11 septembre 2007

Robert Musil: Mystique et Réalité, par Paul Mommaers

Je reprends ici le texte d'une recension publiée dans le numéro de septembre de la revue La Vie Spirituelle, publiée au Cerf.
Il s'agit d'une étude sur Musil qui m'a enthousiasmée! A l'époque je réfléchissais effectivement sur le personnage de Jacob et sur le statut du couple des jumeaux dans cette histoire; ce qui m'avait naturellement amenée au couple Agathe Ulrich de l'oeuvre du grand autrichien.
J'ai en particulier écrit cet article dont les conclusions approchaient dangereusement (avant lecture de ce dernier) du livre de Paul Mommaers.
Pour info, on y trouve également la lectio divina du fr. Laurent Lemoine, op, que ce blog vous offrait en avant-première il y a déjà bien des mois! Toujours une longueur d'avance
;-) ...


Parmi les monstres sacrés de la littérature européenne se trouve un curieux dédale, une architecture somptueuse et inachevée, subtile et lente, si étrange qu’elle décontenance le lecteur - même le plus qualifié. L’Homme sans qualités est ce livre fascinant et improbable, dont on avoue pudiquement, avec plus ou moins de honte ou de perplexité, n’avoir lu que les cent premières pages.
C’est à ce monument que s’est attaché Paul Mommaers, docteur en science des religions, philosophe, philologue, spécialiste de la mystique chrétienne, dans une étude claire et concise qui se démarque de la critique existante. Nous prouvant avec brio qu’il est possible d’aller jusqu’au bout des fameuses mille huit cent pages, l’auteur déploie toutes ses compétences, qui ne sont pas de trop, pour permettre au lecteur d’accéder à une lecture spirituelle de l’œuvre de Musil.
Lecture axée sur le thème de la quête mystique des héros, Ulrich et sa sœur Agathe. Mystique et réalité : telles sont, selon l’auteur, les données du conflit qui se déploie dans l’action non-agissante du roman. L’Homme sans qualités, à travers ses héros, ne ferait pas autre chose qu’interroger les frontières de la réalité et la possibilité d’accéder à la plénitude de l’amour, de l’« état séraphique », c’est-à-dire celle de l’avènement du « Règne Millénaire ».
Après avoir replacé le texte dans une filiation mystique ancrée dans la tradition eckhartienne, P. Mommaers scrute avec une précision d’entomologiste les structures formelles mises en place par Musil pour exprimer la tension entre mystique et réalité. On aborde d’abord cette tension sur le plan sémantique, à travers une passionnante étude du champ lexical du thème de la réalité, puis une étude serrée du chapitre clef de l’œuvre, le « Voyage au paradis », souligne la structure ascensionnelle de l’œuvre, ascension minée par le conflit interne entre réalité et irréalité qui conduit à l’échec et à la chute.
Posant le problème de la dualité et de l’incarnation, c’est finalement aux tensions de notre humanité que le texte de Musil nous confronte, et à la condition terrestre entre « jardin enchanté » et « ombres » inquiétantes… Le regard de P. Mommaers nous est, dans cette confrontation, infiniment précieux.

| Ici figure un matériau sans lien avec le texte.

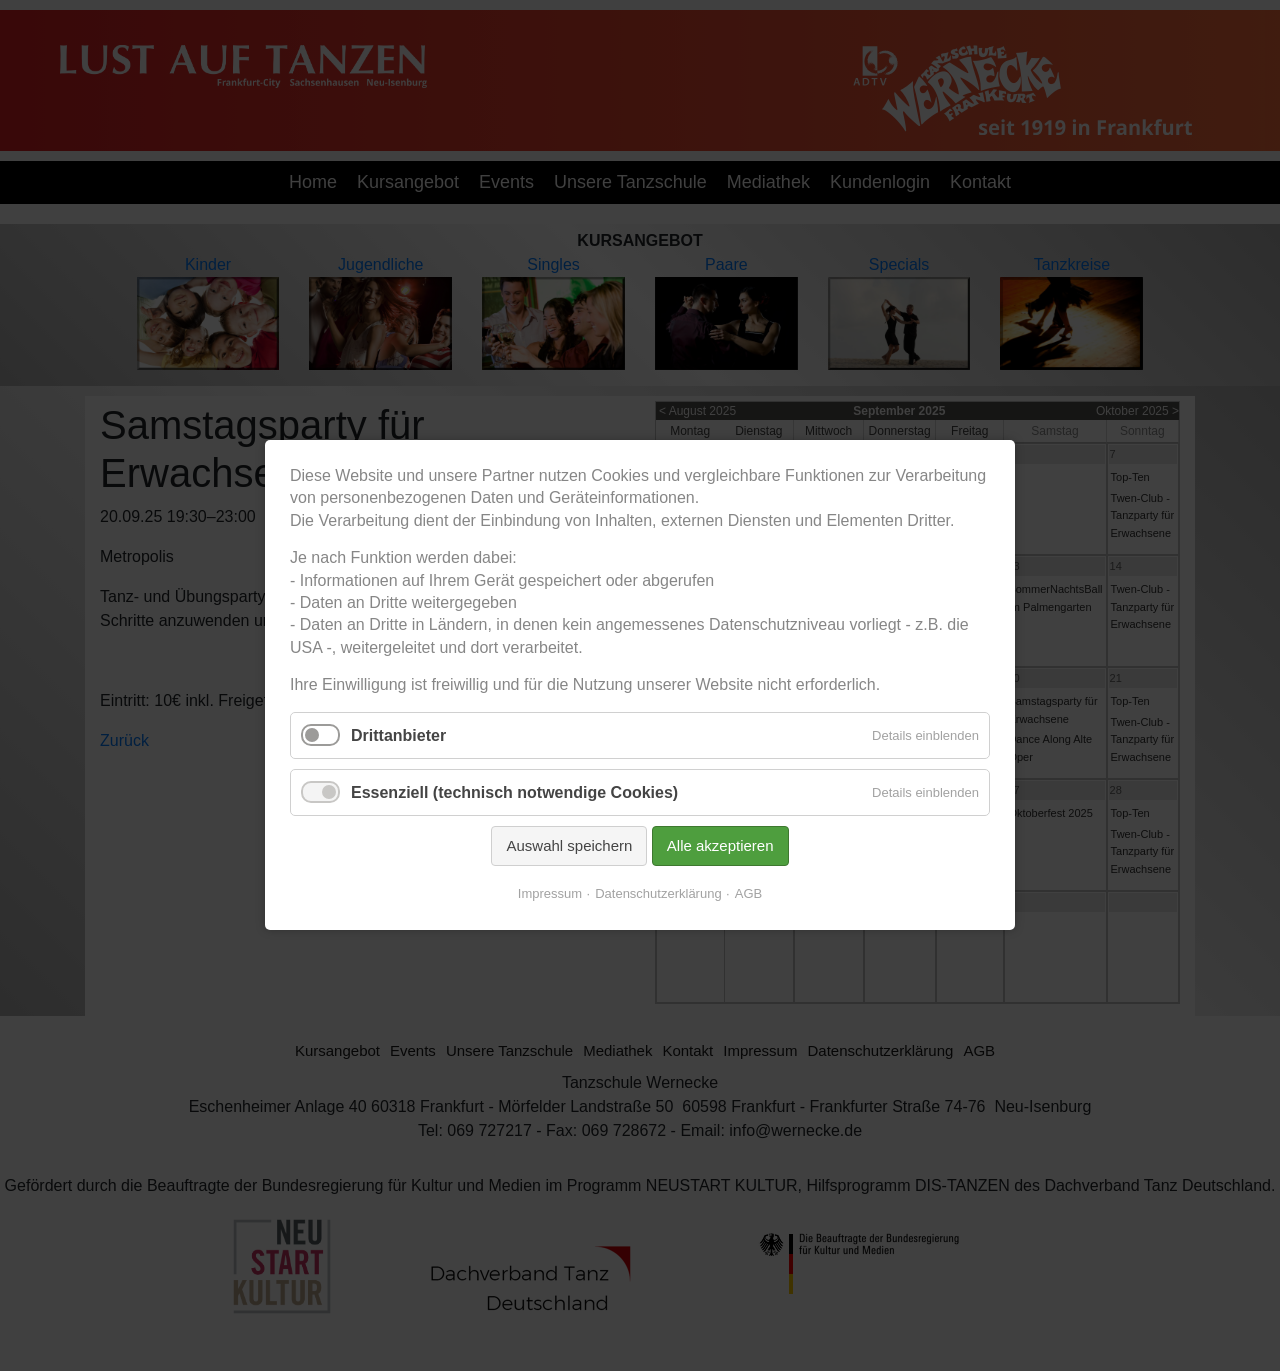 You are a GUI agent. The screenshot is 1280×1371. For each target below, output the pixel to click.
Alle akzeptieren (720, 845)
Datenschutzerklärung (658, 894)
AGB (748, 894)
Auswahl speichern (569, 845)
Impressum (550, 894)
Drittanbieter (398, 735)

Robert Musil, mystique et réalité, l’énigme de l’« Homme sans qualités »
, par Paul Mommaers, Paris, éd. du Cerf, coll "Cerf Littérature", 2006, 202 p., 22 euros.

8 commentaires:

Anonyme a dit…

Arf, ça donne non seulement envie de lire cette étude, mais bien entendue la fameuse œuvre. Je veux du temps et de l'énergie !

Didier Goux a dit…

Est-ce que ce n'est pas un peu trop "tordre le bras" à l'oeuvre, au risque de le lui casser ? Je me souviens, moi, surtout, de la formidable ironie, du burlesque même, qui innerve ce roman. Et je vois mal comment il pourrait s'articuler avec ce que vous dites.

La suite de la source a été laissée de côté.